This outlook is predicated, however, on an easing of the restrictions during the spring and some major progress with the vaccination campaign, following what is probably going to be a slow start to the year, said GDV President Wolfgang Weiler at Wednesday’s annual press conference. If that happens, the economic recovery will also continue. “Under these conditions, the insurance sector is looking ahead with cautious optimism”, Weiler said.
Specifically, the association envisages 2 percent premium growth in life insurance for 2021. By way of explanation, Weiler mentioned potential catch-up effects, which would extend to private retirement provision. Property and casualty, on the other hand, is predicted to be more restrained this year with premium growth of about 1.5 percent.
“Following the corona turbulence, we are very happy with the growth figures”
Across all three business lines, insurers posted premium growth of 1.2 percent to EUR 220.1 billion for the past financial year. “Looking back on what was, in many ways, a turbulent and difficult 2020 and the strong year before that, we are very happy with the premium development”, Weiler said. Premium growth in 2019 had been extraordinary at 7.1 percent.
Life insurance was hit hard by the corona crisis, for example through postponed consultations. Accordingly, the number of new contracts fell by a good 12 percent in 2020.
“A vote of confidence in the future viability of life insurance”
Premiums, on the other hand, only receded slightly, having increased by over 11 percent in the previous year. In 2020, life insurers, pension schemes (Pensionskassen) and pension funds posted a 0.4 percent decline to just under EUR 103 billion. Current premiums fell by 1.0 percent to EUR 64.4 billion, while single premiums rose by 0.4 percent to EUR 38.3 billion.
“The fact that we were able to keep business more or less stable across the board is, in our view, a clear vote of confidence by our customers in the future viability of life insurance”, Weiler said.

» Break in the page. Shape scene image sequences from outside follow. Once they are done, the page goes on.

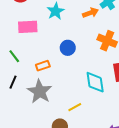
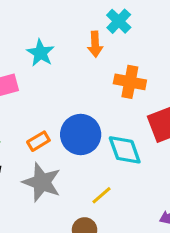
orange arrow: (90, 13) -> (95, 44), turned 119
blue circle: (68, 48) -> (81, 134), moved, size x1.6

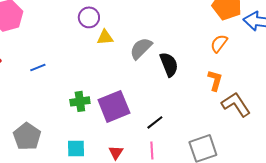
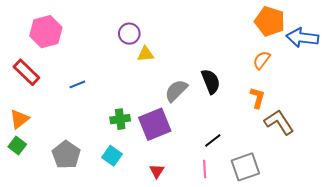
gray semicircle: (141, 48) -> (176, 91), moved
black line: (155, 122) -> (213, 140), moved
cyan square: (76, 148) -> (112, 156), moved, turned 36
pink line: (152, 150) -> (205, 169), moved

Motor insurers enabled premium reductions
According to GDV projections, premiums in property and casualty insurance were up 2.1 percent at EUR 74.8 billion. Almost every segment contributed to the weaker year-on-year growth (2019: +3.5 percent). In motor insurance, the biggest sub-line, many insurers enabled their customers to reduce premiums by travelling fewer kilometres. Property, on the other hand, was stable on the whole as the business in key areas, such as household contents or building insurance was not affected by the pandemic.

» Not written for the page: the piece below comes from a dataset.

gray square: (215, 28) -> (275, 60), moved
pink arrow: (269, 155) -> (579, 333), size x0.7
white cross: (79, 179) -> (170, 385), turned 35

Claims payments for property and casualty overall were down 2.5 percent in 2020 at a projected EUR 52.0 billion. The two lockdowns we have experienced so far, have been costly in terms of event cancellations and business closures; however, at the same time, there have been fewer accidents on the roads and from leisure activities as well as fewer break-ins, transported goods and, given the suspended duty to file for insolvency, fewer business failures. Moreover, with an expected EUR 2.5 billion in natural disaster losses, the past year was well below the long-term average of EUR 3.7 billion in that category.

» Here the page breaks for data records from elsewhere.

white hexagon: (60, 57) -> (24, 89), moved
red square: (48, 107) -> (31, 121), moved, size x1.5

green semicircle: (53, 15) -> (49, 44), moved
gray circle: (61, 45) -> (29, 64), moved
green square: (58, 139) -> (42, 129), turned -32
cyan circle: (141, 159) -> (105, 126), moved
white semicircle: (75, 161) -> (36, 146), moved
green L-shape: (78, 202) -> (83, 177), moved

Private health insurers post almost four percent premium growth
Premium income for private health insurers increased by 3.8 percent in 2020 to EUR 42.6 billion. Of that sum, EUR 38.4 billion was from health insurance (+1.5 percent). Long-term care insurance accounted for EUR 4.2 billion (+31.2 percent), mainly due to the higher benefits resulting from the legal reforms of the long-term care system.
Insurance benefits paid out by private health insurers were up 0.2 percent at EUR 30.1 billion. Of that sum, EUR 28.4 billion was from health insurance and EUR 1.7 billion from long-term care insurance. The portfolio of full and complementary policies increased by over 600,000 to 36 million.